A photographer friend of mind uses the term “lagniappe” to describe the little extra that makes his pictures special. He is always searching for it. Sometimes it is the gift of the wind opening a petal just as the camera clicks, or a sunbeam illuminating a bird in flight. It is unpredictable, but when it happens, it changes everything.
The first annual Wordcrafters Conference was full of lagniappe; little extras, unexpected gifts that added up to make the experience extraordinary, from the remarkable lineup of top-notch workshops, sessions and speakers to the craft labs which offered one on one time with best selling authors, to the Introverts Ball.
The lagniappe for me was the spirit and feeling of the conference. During the conference Terry Brooks said, “Every time I write, I am reborn into the world again.” Elizabeth George said, “When I write I feel whole.” Every writer in the room felt a kinship with them. This is what it means to be a writer. Writers are a tribe, a family and are connected by the passion that drives them. This conference managed to tap into that deep well of inspriation and enveloped everyone who showed up in its loving embrace.

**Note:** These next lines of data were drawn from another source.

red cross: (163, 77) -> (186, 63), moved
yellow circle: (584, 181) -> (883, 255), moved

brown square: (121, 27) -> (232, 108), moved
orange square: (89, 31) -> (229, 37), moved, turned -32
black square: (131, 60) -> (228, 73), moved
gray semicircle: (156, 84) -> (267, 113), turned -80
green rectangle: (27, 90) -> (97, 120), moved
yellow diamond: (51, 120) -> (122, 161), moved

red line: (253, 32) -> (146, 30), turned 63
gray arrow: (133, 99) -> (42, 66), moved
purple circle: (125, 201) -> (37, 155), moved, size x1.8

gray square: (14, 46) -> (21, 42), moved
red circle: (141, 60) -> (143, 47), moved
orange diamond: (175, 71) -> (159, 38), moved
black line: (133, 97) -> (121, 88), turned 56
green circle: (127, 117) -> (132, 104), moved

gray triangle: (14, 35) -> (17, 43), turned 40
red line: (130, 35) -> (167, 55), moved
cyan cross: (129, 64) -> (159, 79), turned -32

Best selling authors like Terry Brooks, Elizabeth George and Susan WIggs didn’t have to show up at an unknown conference in a small town in Oregon, but they did. And not only did they show up, but they brought their passion and open-heartedly shared their experience, knowledge and presence because, “We have all been where you are.”
The mentoring, the sharing and the generosity of all of the writers, presenters and authors surprised me. Every presenter poured themselves into their work, answering questions and making connections. Every writer I know, from the seasoned professional to the first time published finds ways to take time from their writing to share their hard earned knowledge, either by mentoring, teaching, facilitating critique groups or blogging. This conference pulled on that drive to reach out to others. For example, newly published authors Lisa Alber and Christina Lay reached out during a ‘lunch and learn’ sesion and showed what to expect when your first book is published.

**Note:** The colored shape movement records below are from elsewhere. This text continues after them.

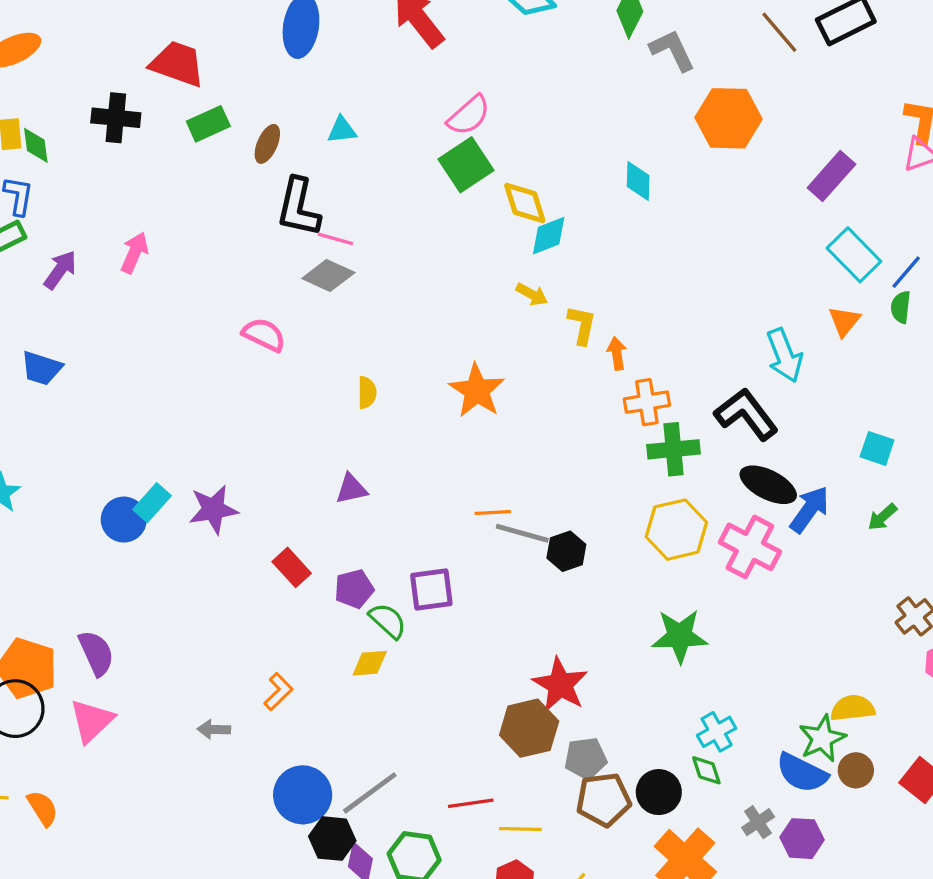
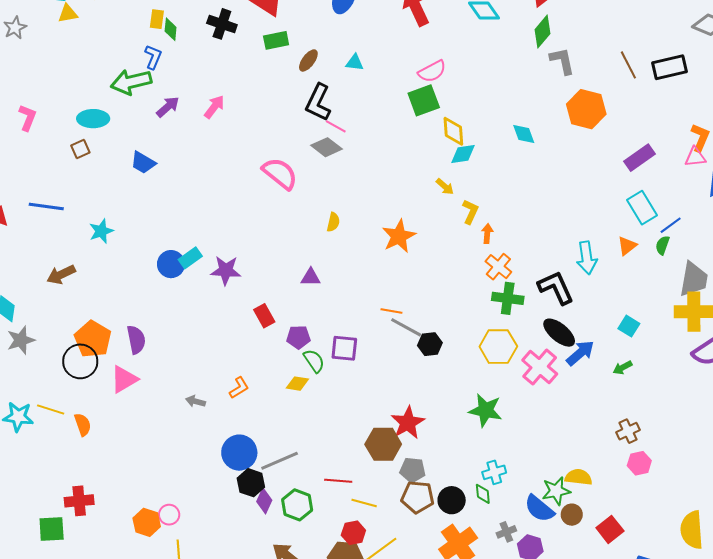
cyan diamond: (638, 181) -> (524, 134), turned -35
pink semicircle: (264, 335) -> (280, 173), size x1.4
orange cross: (647, 402) -> (498, 267), turned 36

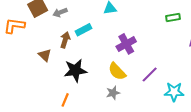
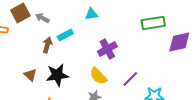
gray arrow: (60, 12) -> (42, 18), turned 48
green rectangle: (173, 18) -> (153, 23), size x1.6
brown triangle: (45, 55) -> (30, 75), moved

We learned in Elizabeth Engstrom’s workshop on ‘How to Write a Sizzling Sex Scene’, that the most important part of the scene is the afterglow. You know a conference is good when it’s over and no one wants to leave that wonderful afterglow. People started towards the doors, but found reasons to stop and talk, to have just one more cup of coffee together before parting, to enjoy another laugh about the introverts ball or to exchange cards and phone numbers.
Mark your calendar for March 20th, 2015. You need to be there. In the meantime, may all your writing be full of lagniappe.